▸ Exercise requirements:
Print every line of the listing exactly, please.

▸ Data for processing:
=== Section Start ===

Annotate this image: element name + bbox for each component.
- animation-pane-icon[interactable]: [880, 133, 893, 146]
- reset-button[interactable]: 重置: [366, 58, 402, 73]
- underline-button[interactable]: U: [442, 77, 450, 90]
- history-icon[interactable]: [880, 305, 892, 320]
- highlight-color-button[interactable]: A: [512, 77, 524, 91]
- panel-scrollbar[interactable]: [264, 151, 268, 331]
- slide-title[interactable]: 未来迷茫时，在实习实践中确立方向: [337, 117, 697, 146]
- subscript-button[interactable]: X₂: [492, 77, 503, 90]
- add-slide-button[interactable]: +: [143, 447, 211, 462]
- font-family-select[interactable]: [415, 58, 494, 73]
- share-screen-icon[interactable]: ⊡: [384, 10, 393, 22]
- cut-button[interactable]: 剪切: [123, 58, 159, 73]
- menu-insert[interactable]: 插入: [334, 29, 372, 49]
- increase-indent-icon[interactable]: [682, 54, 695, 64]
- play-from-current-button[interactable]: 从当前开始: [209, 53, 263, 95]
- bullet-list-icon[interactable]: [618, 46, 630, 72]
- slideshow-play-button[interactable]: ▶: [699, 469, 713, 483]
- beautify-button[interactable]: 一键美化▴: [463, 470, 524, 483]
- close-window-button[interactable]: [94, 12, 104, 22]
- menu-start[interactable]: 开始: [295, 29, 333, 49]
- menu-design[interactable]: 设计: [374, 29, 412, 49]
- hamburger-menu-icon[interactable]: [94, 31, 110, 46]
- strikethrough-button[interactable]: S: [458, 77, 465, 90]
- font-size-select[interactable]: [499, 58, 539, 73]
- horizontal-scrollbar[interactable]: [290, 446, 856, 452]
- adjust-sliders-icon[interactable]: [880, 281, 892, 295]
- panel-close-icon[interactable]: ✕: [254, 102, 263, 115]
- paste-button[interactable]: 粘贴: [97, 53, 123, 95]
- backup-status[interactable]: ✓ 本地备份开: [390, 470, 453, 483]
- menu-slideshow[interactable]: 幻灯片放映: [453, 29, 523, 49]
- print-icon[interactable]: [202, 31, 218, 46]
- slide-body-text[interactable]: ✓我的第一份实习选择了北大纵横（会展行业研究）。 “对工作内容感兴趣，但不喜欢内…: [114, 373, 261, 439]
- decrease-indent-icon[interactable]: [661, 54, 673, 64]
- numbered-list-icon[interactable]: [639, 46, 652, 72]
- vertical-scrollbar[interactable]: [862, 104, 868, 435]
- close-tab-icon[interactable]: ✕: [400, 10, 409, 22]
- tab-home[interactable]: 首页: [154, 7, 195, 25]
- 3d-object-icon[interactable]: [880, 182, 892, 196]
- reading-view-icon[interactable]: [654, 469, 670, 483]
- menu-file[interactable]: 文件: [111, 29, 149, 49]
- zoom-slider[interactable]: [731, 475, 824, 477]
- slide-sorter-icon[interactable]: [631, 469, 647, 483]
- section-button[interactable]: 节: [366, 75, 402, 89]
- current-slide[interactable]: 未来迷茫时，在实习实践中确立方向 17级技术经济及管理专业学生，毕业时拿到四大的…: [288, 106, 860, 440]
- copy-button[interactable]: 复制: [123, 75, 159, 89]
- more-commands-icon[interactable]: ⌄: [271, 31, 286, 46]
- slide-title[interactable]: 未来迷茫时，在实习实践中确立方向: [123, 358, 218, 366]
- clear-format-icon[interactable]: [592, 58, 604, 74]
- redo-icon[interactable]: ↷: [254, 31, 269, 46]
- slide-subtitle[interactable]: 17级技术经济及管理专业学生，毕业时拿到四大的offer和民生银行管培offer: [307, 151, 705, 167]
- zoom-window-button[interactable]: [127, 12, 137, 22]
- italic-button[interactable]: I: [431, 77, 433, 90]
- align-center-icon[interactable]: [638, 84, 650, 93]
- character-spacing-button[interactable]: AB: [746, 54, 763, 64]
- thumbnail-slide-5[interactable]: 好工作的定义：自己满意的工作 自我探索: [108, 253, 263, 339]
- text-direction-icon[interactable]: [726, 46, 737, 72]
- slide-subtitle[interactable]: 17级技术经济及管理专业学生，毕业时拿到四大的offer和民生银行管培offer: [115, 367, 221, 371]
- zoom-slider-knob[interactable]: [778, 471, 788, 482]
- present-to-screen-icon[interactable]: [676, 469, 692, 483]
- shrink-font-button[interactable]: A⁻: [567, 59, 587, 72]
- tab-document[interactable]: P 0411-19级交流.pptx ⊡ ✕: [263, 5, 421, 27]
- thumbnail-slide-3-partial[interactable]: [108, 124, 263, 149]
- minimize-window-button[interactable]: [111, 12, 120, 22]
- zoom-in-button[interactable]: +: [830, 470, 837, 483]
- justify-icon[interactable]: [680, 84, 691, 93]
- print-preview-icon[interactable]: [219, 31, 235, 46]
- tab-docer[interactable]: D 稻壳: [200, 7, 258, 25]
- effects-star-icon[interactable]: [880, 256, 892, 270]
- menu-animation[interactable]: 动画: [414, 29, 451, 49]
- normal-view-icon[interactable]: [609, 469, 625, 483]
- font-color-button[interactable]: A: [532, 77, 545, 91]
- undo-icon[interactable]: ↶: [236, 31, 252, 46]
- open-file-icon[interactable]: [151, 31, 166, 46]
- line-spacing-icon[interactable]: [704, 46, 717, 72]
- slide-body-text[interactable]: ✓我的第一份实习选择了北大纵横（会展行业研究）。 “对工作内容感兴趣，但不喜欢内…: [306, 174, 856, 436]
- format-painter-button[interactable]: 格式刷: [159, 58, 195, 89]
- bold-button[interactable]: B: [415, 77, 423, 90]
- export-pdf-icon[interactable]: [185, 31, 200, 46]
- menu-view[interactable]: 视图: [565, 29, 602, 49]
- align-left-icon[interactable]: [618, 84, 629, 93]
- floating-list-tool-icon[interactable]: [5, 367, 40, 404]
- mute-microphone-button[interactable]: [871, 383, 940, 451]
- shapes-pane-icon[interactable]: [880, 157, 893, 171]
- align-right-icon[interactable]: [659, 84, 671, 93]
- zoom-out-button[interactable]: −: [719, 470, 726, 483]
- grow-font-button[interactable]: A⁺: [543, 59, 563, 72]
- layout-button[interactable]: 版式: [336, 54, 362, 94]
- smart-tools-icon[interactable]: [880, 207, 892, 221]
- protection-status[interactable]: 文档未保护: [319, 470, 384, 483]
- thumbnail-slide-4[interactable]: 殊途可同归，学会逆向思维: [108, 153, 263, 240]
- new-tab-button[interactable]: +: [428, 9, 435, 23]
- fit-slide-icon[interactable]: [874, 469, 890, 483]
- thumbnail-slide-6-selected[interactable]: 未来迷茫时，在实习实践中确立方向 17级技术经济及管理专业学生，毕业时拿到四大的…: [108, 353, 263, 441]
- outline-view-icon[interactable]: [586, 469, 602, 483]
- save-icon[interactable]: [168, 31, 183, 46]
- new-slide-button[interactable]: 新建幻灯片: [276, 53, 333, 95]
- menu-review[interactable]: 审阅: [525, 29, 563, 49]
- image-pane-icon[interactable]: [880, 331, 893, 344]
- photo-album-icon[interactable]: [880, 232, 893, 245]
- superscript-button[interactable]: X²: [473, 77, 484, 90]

=== Section End ===

▸ Output for this exercise:
Annotate this image: element name + bbox for each component.
- animation-pane-icon[interactable]: [880, 133, 893, 146]
- reset-button[interactable]: 重置: [366, 58, 402, 73]
- underline-button[interactable]: U: [442, 77, 450, 90]
- history-icon[interactable]: [880, 305, 892, 320]
- highlight-color-button[interactable]: A: [512, 77, 524, 91]
- panel-scrollbar[interactable]: [264, 151, 268, 331]
- slide-title[interactable]: 未来迷茫时，在实习实践中确立方向: [337, 117, 697, 146]
- subscript-button[interactable]: X₂: [492, 77, 503, 90]
- add-slide-button[interactable]: +: [143, 447, 211, 462]
- font-family-select[interactable]: [415, 58, 494, 73]
- share-screen-icon[interactable]: ⊡: [384, 10, 393, 22]
- cut-button[interactable]: 剪切: [123, 58, 159, 73]
- menu-insert[interactable]: 插入: [334, 29, 372, 49]
- increase-indent-icon[interactable]: [682, 54, 695, 64]
- play-from-current-button[interactable]: 从当前开始: [209, 53, 263, 95]
- bullet-list-icon[interactable]: [618, 46, 630, 72]
- slideshow-play-button[interactable]: ▶: [699, 469, 713, 483]
- beautify-button[interactable]: 一键美化▴: [463, 470, 524, 483]
- close-window-button[interactable]: [94, 12, 104, 22]
- menu-start[interactable]: 开始: [295, 29, 333, 49]
- menu-design[interactable]: 设计: [374, 29, 412, 49]
- hamburger-menu-icon[interactable]: [94, 31, 110, 46]
- strikethrough-button[interactable]: S: [458, 77, 465, 90]
- font-size-select[interactable]: [499, 58, 539, 73]
- horizontal-scrollbar[interactable]: [290, 446, 856, 452]
- adjust-sliders-icon[interactable]: [880, 281, 892, 295]
- panel-close-icon[interactable]: ✕: [254, 102, 263, 115]
- paste-button[interactable]: 粘贴: [97, 53, 123, 95]
- backup-status[interactable]: ✓ 本地备份开: [390, 470, 453, 483]
- menu-slideshow[interactable]: 幻灯片放映: [453, 29, 523, 49]
- print-icon[interactable]: [202, 31, 218, 46]
- slide-body-text[interactable]: ✓我的第一份实习选择了北大纵横（会展行业研究）。 “对工作内容感兴趣，但不喜欢内…: [114, 373, 261, 439]
- decrease-indent-icon[interactable]: [661, 54, 673, 64]
- numbered-list-icon[interactable]: [639, 46, 652, 72]
- vertical-scrollbar[interactable]: [862, 104, 868, 435]
- close-tab-icon[interactable]: ✕: [400, 10, 409, 22]
- tab-home[interactable]: 首页: [154, 7, 195, 25]
- 3d-object-icon[interactable]: [880, 182, 892, 196]
- reading-view-icon[interactable]: [654, 469, 670, 483]
- menu-file[interactable]: 文件: [111, 29, 149, 49]
- zoom-slider[interactable]: [731, 475, 824, 477]
- slide-sorter-icon[interactable]: [631, 469, 647, 483]
- section-button[interactable]: 节: [366, 75, 402, 89]
- current-slide[interactable]: 未来迷茫时，在实习实践中确立方向 17级技术经济及管理专业学生，毕业时拿到四大的…: [288, 106, 860, 440]
- copy-button[interactable]: 复制: [123, 75, 159, 89]
- more-commands-icon[interactable]: ⌄: [271, 31, 286, 46]
- slide-title[interactable]: 未来迷茫时，在实习实践中确立方向: [123, 358, 218, 366]
- clear-format-icon[interactable]: [592, 58, 604, 74]
- redo-icon[interactable]: ↷: [254, 31, 269, 46]
- slide-subtitle[interactable]: 17级技术经济及管理专业学生，毕业时拿到四大的offer和民生银行管培offer: [307, 151, 705, 167]
- zoom-window-button[interactable]: [127, 12, 137, 22]
- italic-button[interactable]: I: [431, 77, 433, 90]
- align-center-icon[interactable]: [638, 84, 650, 93]
- character-spacing-button[interactable]: AB: [746, 54, 763, 64]
- thumbnail-slide-5[interactable]: 好工作的定义：自己满意的工作 自我探索: [108, 253, 263, 339]
- text-direction-icon[interactable]: [726, 46, 737, 72]
- slide-subtitle[interactable]: 17级技术经济及管理专业学生，毕业时拿到四大的offer和民生银行管培offer: [115, 367, 221, 371]
- zoom-slider-knob[interactable]: [778, 471, 788, 482]
- present-to-screen-icon[interactable]: [676, 469, 692, 483]
- shrink-font-button[interactable]: A⁻: [567, 59, 587, 72]
- tab-document[interactable]: P 0411-19级交流.pptx ⊡ ✕: [263, 5, 421, 27]
- thumbnail-slide-3-partial[interactable]: [108, 124, 263, 149]
- minimize-window-button[interactable]: [111, 12, 120, 22]
- zoom-in-button[interactable]: +: [830, 470, 837, 483]
- justify-icon[interactable]: [680, 84, 691, 93]
- print-preview-icon[interactable]: [219, 31, 235, 46]
- tab-docer[interactable]: D 稻壳: [200, 7, 258, 25]
- effects-star-icon[interactable]: [880, 256, 892, 270]
- menu-animation[interactable]: 动画: [414, 29, 451, 49]
- normal-view-icon[interactable]: [609, 469, 625, 483]
- font-color-button[interactable]: A: [532, 77, 545, 91]
- undo-icon[interactable]: ↶: [236, 31, 252, 46]
- open-file-icon[interactable]: [151, 31, 166, 46]
- line-spacing-icon[interactable]: [704, 46, 717, 72]
- slide-body-text[interactable]: ✓我的第一份实习选择了北大纵横（会展行业研究）。 “对工作内容感兴趣，但不喜欢内…: [306, 174, 856, 436]
- format-painter-button[interactable]: 格式刷: [159, 58, 195, 89]
- bold-button[interactable]: B: [415, 77, 423, 90]
- export-pdf-icon[interactable]: [185, 31, 200, 46]
- menu-view[interactable]: 视图: [565, 29, 602, 49]
- align-left-icon[interactable]: [618, 84, 629, 93]
- floating-list-tool-icon[interactable]: [5, 367, 40, 404]
- mute-microphone-button[interactable]: [871, 383, 940, 451]
- shapes-pane-icon[interactable]: [880, 157, 893, 171]
- align-right-icon[interactable]: [659, 84, 671, 93]
- zoom-out-button[interactable]: −: [719, 470, 726, 483]
- grow-font-button[interactable]: A⁺: [543, 59, 563, 72]
- layout-button[interactable]: 版式: [336, 54, 362, 94]
- smart-tools-icon[interactable]: [880, 207, 892, 221]
- protection-status[interactable]: 文档未保护: [319, 470, 384, 483]
- thumbnail-slide-4[interactable]: 殊途可同归，学会逆向思维: [108, 153, 263, 240]
- new-tab-button[interactable]: +: [428, 9, 435, 23]
- fit-slide-icon[interactable]: [874, 469, 890, 483]
- thumbnail-slide-6-selected[interactable]: 未来迷茫时，在实习实践中确立方向 17级技术经济及管理专业学生，毕业时拿到四大的…: [108, 353, 263, 441]
- outline-view-icon[interactable]: [586, 469, 602, 483]
- save-icon[interactable]: [168, 31, 183, 46]
- new-slide-button[interactable]: 新建幻灯片: [276, 53, 333, 95]
- menu-review[interactable]: 审阅: [525, 29, 563, 49]
- image-pane-icon[interactable]: [880, 331, 893, 344]
- photo-album-icon[interactable]: [880, 232, 893, 245]
- superscript-button[interactable]: X²: [473, 77, 484, 90]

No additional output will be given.